• **Your task**:
Where the data below contains pictures, omit them; output the rest word for word.

---------- Data to examine ----------

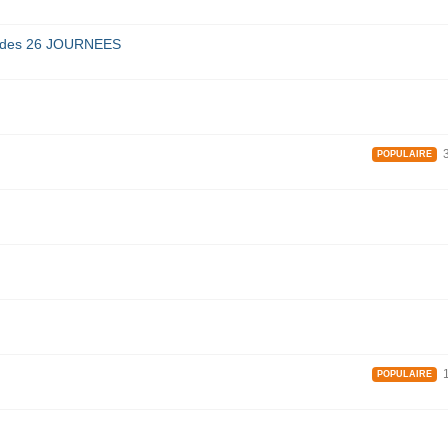
e des 26 JOURNEES
3
POPULAIRE
1
POPULAIRE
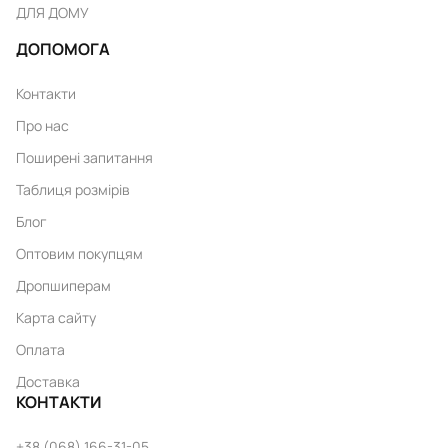
ДЛЯ ДОМУ
ДОПОМОГА
Контакти
Про нас
Поширені запитання
Таблиця розмірів
Блог
Оптовим покупцям
Дропшиперам
Карта сайту
Оплата
Доставка
КОНТАКТИ
+38 (068) 166-31-05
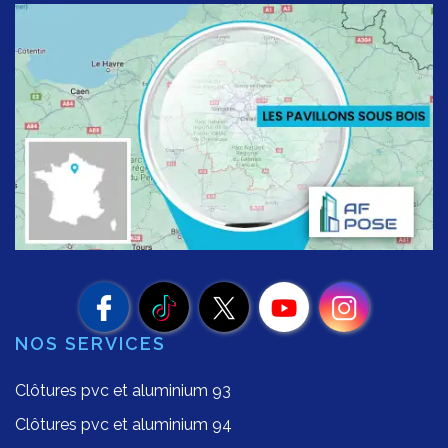
NOS SERVICES
Clôtures pvc et aluminium 93
Clôtures pvc et aluminium 94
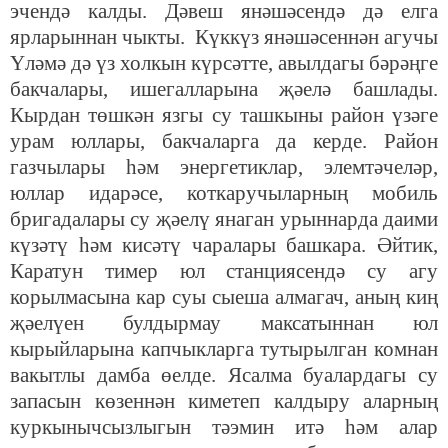
эчендә калды. Дәвеш янәшәсендә дә елга
ярларыннан чыкты. Күккүз янәшәсеннән агучы
Үләмә дә үз холкын күрсәтте, авылдагы бәрәңге
бакчалары, ишегалларына җәелә башлады.
Кырдан төшкән язгы су ташкыны район үзәге
урам юллары, бакчаларга да керде. Район
газчылары һәм энергетиклар, элемтәчеләр,
юллар идарәсе, коткаручыларның мобиль
бригадалары су җәелү янаган урыннарда даими
күзәтү һәм кисәтү чаралары башкара. Әйтик,
Каратун тимер юл станциясендә су агу
корылмасына кар суы сыеша алмагач, аның киң
җәелүен булдырмау максатыннан юл
кырыйларына капчыкларга тутырылган комнан
вакытлы дамба өелде. Ясалма буалардагы су
запасын көзеннән киметеп калдыру аларның
куркынычсызлыгын тәэмин итә һәм алар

----------

• **Expected answer**:
e des 26 JOURNEES
3
POPULAIRE
1
POPULAIRE
ДЛЯ ДОМУ
ДОПОМОГА
Контакти
Про нас
Поширені запитання
Таблиця розмірів
Блог
Оптовим покупцям
Дропшиперам
Карта сайту
Оплата
Доставка
КОНТАКТИ
+38 (068) 166-31-05
NOS SERVICES
Clôtures pvc et aluminium 93
Clôtures pvc et aluminium 94
эчендә калды. Дәвеш янәшәсендә дә елга
ярларыннан чыкты. Күккүз янәшәсеннән агучы
Үләмә дә үз холкын күрсәтте, авылдагы бәрәңге
бакчалары, ишегалларына җәелә башлады.
Кырдан төшкән язгы су ташкыны район үзәге
урам юллары, бакчаларга да керде. Район
газчылары һәм энергетиклар, элемтәчеләр,
юллар идарәсе, коткаручыларның мобиль
бригадалары су җәелү янаган урыннарда даими
күзәтү һәм кисәтү чаралары башкара. Әйтик,
Каратун тимер юл станциясендә су агу
корылмасына кар суы сыеша алмагач, аның киң
җәелүен булдырмау максатыннан юл
кырыйларына капчыкларга тутырылган комнан
вакытлы дамба өелде. Ясалма буалардагы су
запасын көзеннән киметеп калдыру аларның
куркынычсызлыгын тәэмин итә һәм алар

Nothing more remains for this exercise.